Der Weg geht in Richtung selbstorganisiertes Lernen – weg vom lehrerzentrierten Classroom-Learning hin zur Weiterbildung im Arbeitsumfeld selbst, im Austausch mit Kollegen. Das wird ein großes Thema, weil diese Art des praxisbezogenen Lernens in vielen Fällen effektiver und effizienter ist und Betriebe dadurch auch direkte und indirekte Kosten sparen können.

Gleichzeitig brauchen wir natürlich immer noch den gezielten Einsatz von Präsenztrainings oder Unterstützung im Sinne von Blended Learning – durch eine Person vor Ort oder mit entsprechendem Medieneinsatz im Social Web. Es wird weiterhin Dinge geben, die Mitarbeiter „mechanisch“ lernen müssen, zum Beispiel den Umgang mit IT-Programmen und Software. Aber die Halbwertszeit dieser Lerninhalte wird kürzer, sie verändern sich permanent. Deshalb müssen sich Personalentwickler gut überlegen, inwiefern es Sinn macht, Mitarbeiter alle ein oder zwei Jahre auf eine Fortbildung zu schicken. Es geht eher um die Frage: Wie können Betriebe den Transfer fördern und das Gelernte in der Praxis verankern? Da haben wir in vielen Unternehmen noch eine Soll- Ist-Bruchstelle. Systematisches Kompetenzmanagement sowie selbstverantwortliches und selbstgestaltetes Lernen kann etwas dazu beitragen, diese Lücke zu schließen.

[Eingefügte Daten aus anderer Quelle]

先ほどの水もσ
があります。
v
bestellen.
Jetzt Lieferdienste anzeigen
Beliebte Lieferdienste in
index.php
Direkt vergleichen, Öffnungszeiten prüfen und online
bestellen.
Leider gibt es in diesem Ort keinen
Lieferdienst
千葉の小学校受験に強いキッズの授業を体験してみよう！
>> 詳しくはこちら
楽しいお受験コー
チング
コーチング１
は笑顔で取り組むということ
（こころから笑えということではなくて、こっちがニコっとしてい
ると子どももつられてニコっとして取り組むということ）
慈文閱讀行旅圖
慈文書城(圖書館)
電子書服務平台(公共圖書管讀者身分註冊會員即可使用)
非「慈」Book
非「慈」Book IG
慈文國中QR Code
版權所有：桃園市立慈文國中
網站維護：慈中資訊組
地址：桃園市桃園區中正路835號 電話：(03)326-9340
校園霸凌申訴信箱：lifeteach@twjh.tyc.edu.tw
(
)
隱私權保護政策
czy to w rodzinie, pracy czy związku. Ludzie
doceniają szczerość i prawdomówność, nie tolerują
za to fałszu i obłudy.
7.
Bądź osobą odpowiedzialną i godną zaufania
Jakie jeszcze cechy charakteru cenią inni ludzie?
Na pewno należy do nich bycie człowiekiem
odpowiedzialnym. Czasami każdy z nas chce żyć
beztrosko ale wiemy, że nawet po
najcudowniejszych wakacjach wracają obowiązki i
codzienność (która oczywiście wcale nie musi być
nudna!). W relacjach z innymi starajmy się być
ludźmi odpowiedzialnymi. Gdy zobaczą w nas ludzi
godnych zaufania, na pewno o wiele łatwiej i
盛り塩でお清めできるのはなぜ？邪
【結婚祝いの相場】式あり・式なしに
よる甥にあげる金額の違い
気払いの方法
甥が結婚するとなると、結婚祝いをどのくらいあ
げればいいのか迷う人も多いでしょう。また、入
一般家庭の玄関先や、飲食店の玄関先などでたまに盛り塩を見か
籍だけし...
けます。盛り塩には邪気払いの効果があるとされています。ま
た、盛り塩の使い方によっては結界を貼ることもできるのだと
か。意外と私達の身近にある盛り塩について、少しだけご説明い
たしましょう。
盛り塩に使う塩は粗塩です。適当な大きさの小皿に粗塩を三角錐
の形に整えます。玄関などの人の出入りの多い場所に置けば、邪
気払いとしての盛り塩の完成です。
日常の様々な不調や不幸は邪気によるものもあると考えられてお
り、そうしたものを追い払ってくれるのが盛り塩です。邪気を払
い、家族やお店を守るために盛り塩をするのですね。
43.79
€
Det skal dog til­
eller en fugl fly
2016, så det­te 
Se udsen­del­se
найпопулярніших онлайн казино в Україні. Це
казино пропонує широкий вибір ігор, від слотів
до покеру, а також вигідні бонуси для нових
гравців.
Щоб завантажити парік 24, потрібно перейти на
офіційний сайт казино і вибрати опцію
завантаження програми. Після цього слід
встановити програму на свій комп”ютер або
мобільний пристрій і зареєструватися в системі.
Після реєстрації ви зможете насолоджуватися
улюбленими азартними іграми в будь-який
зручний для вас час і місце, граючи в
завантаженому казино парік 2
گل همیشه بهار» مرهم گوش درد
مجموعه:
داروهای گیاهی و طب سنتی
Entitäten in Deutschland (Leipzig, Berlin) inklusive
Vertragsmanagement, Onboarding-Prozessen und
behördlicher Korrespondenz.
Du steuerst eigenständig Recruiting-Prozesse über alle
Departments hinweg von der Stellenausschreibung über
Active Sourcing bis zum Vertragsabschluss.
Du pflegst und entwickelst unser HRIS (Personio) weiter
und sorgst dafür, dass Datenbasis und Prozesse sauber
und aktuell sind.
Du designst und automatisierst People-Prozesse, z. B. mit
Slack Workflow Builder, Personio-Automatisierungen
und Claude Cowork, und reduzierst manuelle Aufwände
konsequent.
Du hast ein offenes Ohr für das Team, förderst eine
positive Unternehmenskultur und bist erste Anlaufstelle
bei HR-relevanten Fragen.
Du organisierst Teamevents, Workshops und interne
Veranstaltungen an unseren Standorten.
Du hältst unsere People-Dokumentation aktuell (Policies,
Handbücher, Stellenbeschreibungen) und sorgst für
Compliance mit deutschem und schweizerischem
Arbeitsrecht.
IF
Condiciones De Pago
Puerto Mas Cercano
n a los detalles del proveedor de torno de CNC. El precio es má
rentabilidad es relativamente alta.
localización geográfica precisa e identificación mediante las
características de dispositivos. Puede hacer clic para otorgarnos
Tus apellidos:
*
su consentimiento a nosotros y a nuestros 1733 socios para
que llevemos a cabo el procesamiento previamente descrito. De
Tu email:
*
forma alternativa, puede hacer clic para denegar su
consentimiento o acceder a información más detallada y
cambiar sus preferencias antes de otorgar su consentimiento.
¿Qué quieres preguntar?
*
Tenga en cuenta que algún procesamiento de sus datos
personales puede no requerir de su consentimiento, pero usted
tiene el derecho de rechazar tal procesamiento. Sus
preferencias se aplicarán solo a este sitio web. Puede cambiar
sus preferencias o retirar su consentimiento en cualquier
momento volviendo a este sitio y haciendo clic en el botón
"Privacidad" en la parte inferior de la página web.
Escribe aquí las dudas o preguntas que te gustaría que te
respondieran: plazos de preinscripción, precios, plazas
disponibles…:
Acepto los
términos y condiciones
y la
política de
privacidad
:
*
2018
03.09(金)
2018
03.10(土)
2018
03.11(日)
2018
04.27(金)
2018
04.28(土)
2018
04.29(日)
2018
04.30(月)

Welche Rolle spielt die Technik beim selbstorganisierten Lernen?

Das Internet verändert die Welt, die Kultur und die Menschen, so dass Möglichkeiten der Vernetzung und des Austauschs entstehen. Die Auswirkungen werden jetzt erst langsam erkennbar. Der Trend zur Partizipation, also die Möglichkeit, Dinge mitzugestalten, wandelt die Strukturen von vertikalen hin zu eher lateralen Organisationen. Wir stehen aber bei dieser Entwicklung noch ganz am Anfang.

Wenn sich Menschen im Internet Informationen beschaffen und dabei vernetzen, laufen Lernprozesse ab, die von der Technik abhängen und gleichzeitig von den Netzwerken, in denen sich die Menschen bewegen. Darin findet eine Art kollegiale Kooperation statt, bei der Wissen geteilt wird, an das man sonst nicht oder nur sehr zufällig herankommen würde. Auch in Unternehmen ist dieses Sharing als gelebtes Element von Wissensmanagement möglich, aber noch unterschätzt oder gar nicht genutzt. Betriebe müssen selbstorganisiertes Lernen organisieren.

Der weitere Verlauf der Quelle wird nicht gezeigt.